**What you are asked to do**
All that is needed is each line of the entries holding the word "under", copied as it stands.
□ □ □ □
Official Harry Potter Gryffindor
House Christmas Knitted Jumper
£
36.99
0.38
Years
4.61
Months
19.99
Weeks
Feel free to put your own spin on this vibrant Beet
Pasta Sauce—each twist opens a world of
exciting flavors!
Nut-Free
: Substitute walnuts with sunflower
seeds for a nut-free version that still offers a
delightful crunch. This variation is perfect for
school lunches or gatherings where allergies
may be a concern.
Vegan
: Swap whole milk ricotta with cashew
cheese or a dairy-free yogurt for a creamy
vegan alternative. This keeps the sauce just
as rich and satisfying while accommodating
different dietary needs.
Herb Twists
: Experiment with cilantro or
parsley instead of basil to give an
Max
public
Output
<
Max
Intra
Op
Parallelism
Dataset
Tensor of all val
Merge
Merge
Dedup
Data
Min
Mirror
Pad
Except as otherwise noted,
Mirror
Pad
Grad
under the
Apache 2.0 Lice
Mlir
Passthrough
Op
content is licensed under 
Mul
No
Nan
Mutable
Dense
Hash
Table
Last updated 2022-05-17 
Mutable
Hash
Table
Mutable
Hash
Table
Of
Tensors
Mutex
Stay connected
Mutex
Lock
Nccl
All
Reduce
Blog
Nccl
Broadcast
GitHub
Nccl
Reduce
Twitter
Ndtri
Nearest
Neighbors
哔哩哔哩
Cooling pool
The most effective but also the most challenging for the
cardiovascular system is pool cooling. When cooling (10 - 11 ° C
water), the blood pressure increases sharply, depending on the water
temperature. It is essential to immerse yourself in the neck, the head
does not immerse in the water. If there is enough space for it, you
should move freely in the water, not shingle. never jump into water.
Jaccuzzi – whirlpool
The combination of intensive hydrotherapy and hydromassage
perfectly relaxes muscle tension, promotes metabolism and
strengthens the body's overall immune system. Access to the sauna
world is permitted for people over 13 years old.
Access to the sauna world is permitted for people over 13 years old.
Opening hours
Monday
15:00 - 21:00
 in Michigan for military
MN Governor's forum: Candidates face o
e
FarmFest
□ □ □ □
**Solution below**
under the
content is licensed under 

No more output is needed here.